En juillet 2016, la cour d’appel donnait raison à Microsoft, un jugement contesté par le département de la Justice qui renvoyait l’affaire devant la Cour suprême, la juridiction la plus élevée du pays.
Le vote, en catimini, la semaine dernière par les sénateurs du CLOUD Act (Clarifying Lawful Overseas Use of Data Act , en français loi clarifiant l’utilisation légale des données à l’étranger) glissé parmi les quelque 2.200 pages de la loi de finance, a remis les compteurs à zéro, permettant ainsi à la justice d’exiger la communication des fameux documents. Ce qu’elle s’est empressé de faire, indiquant que la cour d’appel ne pouvait désormais que lui donner raison nous apprend The Register. Le département de la Justice précisant dans son avis qu’il est « incontestablement autorisé » à agir ainsi.

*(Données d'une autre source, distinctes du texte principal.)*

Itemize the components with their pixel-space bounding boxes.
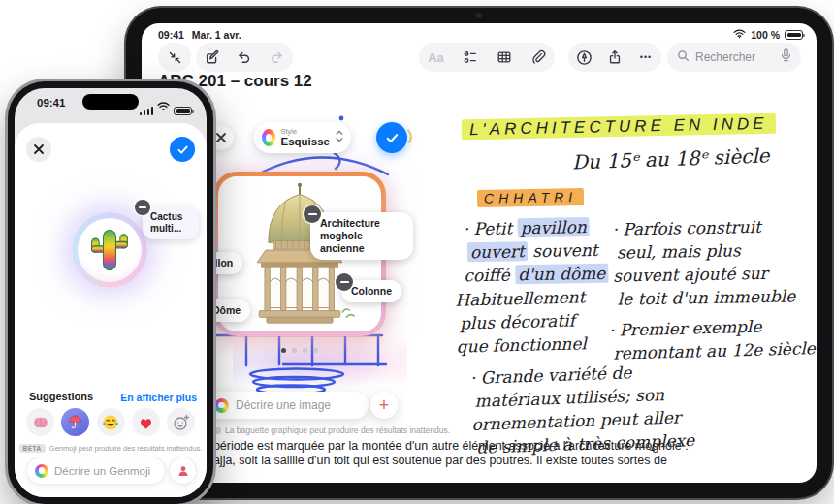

Lors du vote du CLOUD Act, le président et directeur juridique de Microsoft Brad Smith avait déclaré « qu’il s’agissait d’une étape critique dans la résolution d’un problème qui fait l’objet de litiges depuis plus de quatre ans ». Interrogée par nos confrères, la firme de Redmond a toutefois refusé de s’exprimer sur le sujet. Pour Frank Jennings, juriste au cabinet britannique Wallace LLP, l’affaire n’est toutefois pas close. Selon lui, les fournisseurs d’accès américains peuvent éventuellement démontrer que les documents exigés ne sont ni en leur « possession, sous leur garde ou leur contrôle » ou qu’ils sont chiffrés selon une clé que seul le propriétaire possède. « C’est l’approche « Vous pouvez l’avoir mais nous ne savons pas ce qu’il signifie » », a précisé le juriste. Ce dernier s’attend par ailleurs à des litiges avec les différents organismes européens chargés de la protection des données. Selon lui reste aussi à savoir si l’European Data Protection Board (qui accompagnera le GDPR) reconnaîtra qu’il s’agit d’une mesure nécessaire et proportionnée afin de sauvegarder la sécurité nationale américaine ou estimera au contraire que la demande est une atteinte à la réglementation européenne.